Good hardware, good software support, and market is starving for performant competitors to the H100s (and soon B100s). Would sell like hotcakes.
Those GPUs are going to subsume the entire music, film, and gaming industries. And that's just to start.
I see what you did there, Meta.
https://www.reuters.com/technology/inside-metas-scramble-cat...
Interesting dig on IB. RoCE is the right solution since it is open standards and more importantly, available without a 52+ week lead time.
Sharing on Hacker News ... they now their audience.
but I suspect its not that, because Twine is optimised for services rather than batch processing, and doesn't really have the concept of priorities.
Such a large number, makes sense?
Meta's commitment to Open Source is well under calculation.
OCP is a way to rally lower-tier vendors to form a semi-alliance to keep up with super-gorilla like AWS & Google.

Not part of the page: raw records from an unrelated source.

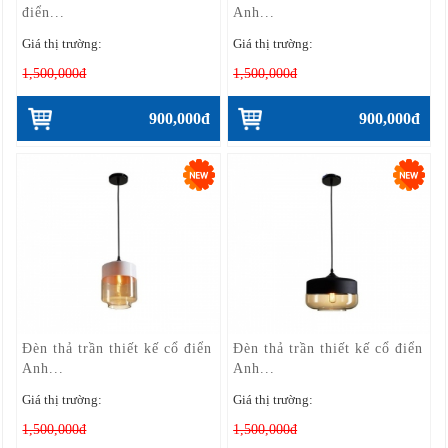
điển...
Anh...
Giá thị trường:
Giá thị trường:
1,500,000đ
1,500,000đ
900,000đ
900,000đ
Đèn thả trần thiết kế cổ điển
Đèn thả trần thiết kế cổ điển
Anh...
Anh...
Giá thị trường:
Giá thị trường:
1,500,000đ
1,500,000đ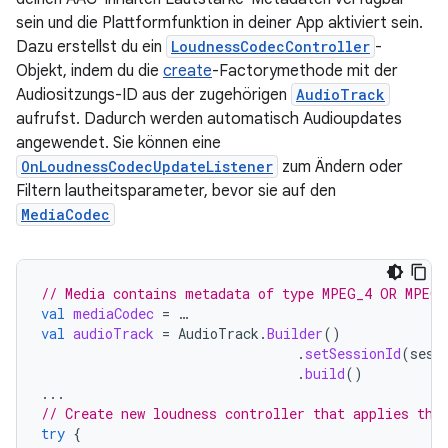
sein und die Plattformfunktion in deiner App aktiviert sein.
Dazu erstellst du ein
LoudnessCodecController
-
Objekt, indem du die
create
-Factorymethode mit der
Audiositzungs-ID aus der zugehörigen
AudioTrack
aufrufst. Dadurch werden automatisch Audioupdates
angewendet. Sie können eine
OnLoudnessCodecUpdateListener
zum Ändern oder
Filtern lautheitsparameter, bevor sie auf den
MediaCodec
// Media contains metadata of type MPEG_4 OR MPEG_
val
mediaCodec
=
…
val
audioTrack
=
AudioTrack
.
Builder
()
.
setSessionId
(
sess
.
build
()
...
// Create new loudness controller that applies the
try
{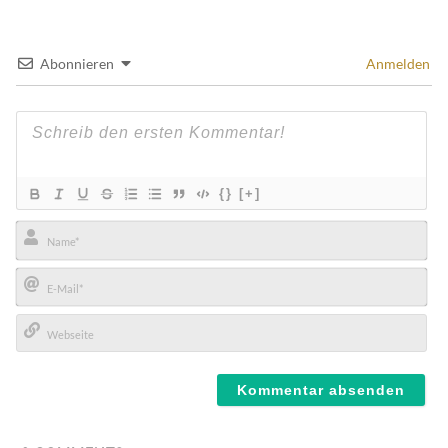
Abonnieren
Anmelden
{}
[+]
Name*
E-
Mail*
Webseite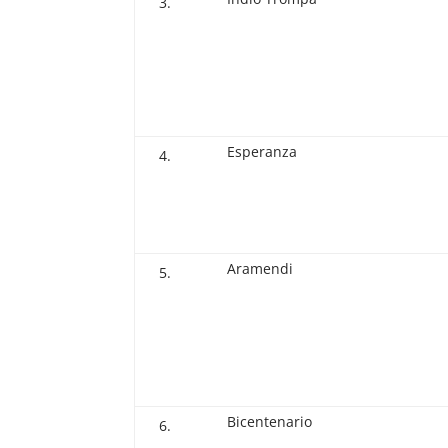
Esperanza
Aramendi
Bicentenario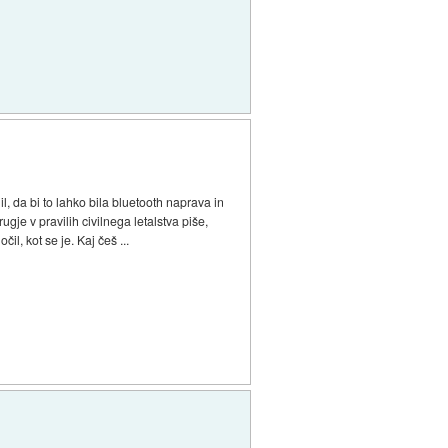
, da bi to lahko bila bluetooth naprava in
gje v pravilih civilnega letalstva piše,
, kot se je. Kaj češ ...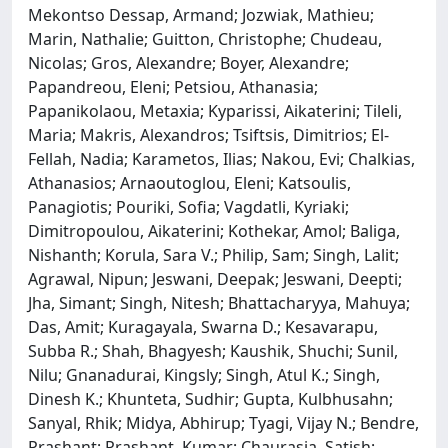
Mekontso Dessap, Armand; Jozwiak, Mathieu;
Marin, Nathalie; Guitton, Christophe; Chudeau,
Nicolas; Gros, Alexandre; Boyer, Alexandre;
Papandreou, Eleni; Petsiou, Athanasia;
Papanikolaou, Metaxia; Kyparissi, Aikaterini; Tileli,
Maria; Makris, Alexandros; Tsiftsis, Dimitrios; El-
Fellah, Nadia; Karametos, Ilias; Nakou, Evi; Chalkias,
Athanasios; Arnaoutoglou, Eleni; Katsoulis,
Panagiotis; Pouriki, Sofia; Vagdatli, Kyriaki;
Dimitropoulou, Aikaterini; Kothekar, Amol; Baliga,
Nishanth; Korula, Sara V.; Philip, Sam; Singh, Lalit;
Agrawal, Nipun; Jeswani, Deepak; Jeswani, Deepti;
Jha, Simant; Singh, Nitesh; Bhattacharyya, Mahuya;
Das, Amit; Kuragayala, Swarna D.; Kesavarapu,
Subba R.; Shah, Bhagyesh; Kaushik, Shuchi; Sunil,
Nilu; Gnanadurai, Kingsly; Singh, Atul K.; Singh,
Dinesh K.; Khunteta, Sudhir; Gupta, Kulbhusahn;
Sanyal, Rhik; Midya, Abhirup; Tyagi, Vijay N.; Bendre,
Prashant; Prashant, Kumar; Chaurasia, Satish;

LLaMA has already gained much more than its cost (look at the stock price, and the open source ecosystem built surrounding LLaMA, and Google's open source Gemma models which is a proof of Meta's success).
IMHO, Meta's Open Source strategy already covered at least 5 years in prospect. That's enough to finesse a 180 degree turn around if necessary (i.e., from open source to close source)
https://www.amazon.com/Tesla-NVIDIA-Learning-Compute-Graphic...
But I do wonder how they foresee monetising this.
Since people don't want to talk to algorithms, this would result in them shunning all social media, which is a huge danger to companies in the space.
In contrast, Microsoft is spending over $10b per quarter capex on cloud.
That makes Zuck look conservative after his big loss on metaverse.
https://www.datacenterdynamics.com/en/news/q3-2023-cloud-res...
> In contrast, Microsoft is spending over $10b per quarter capex on cloud.
to service other people's work load. Its a different business.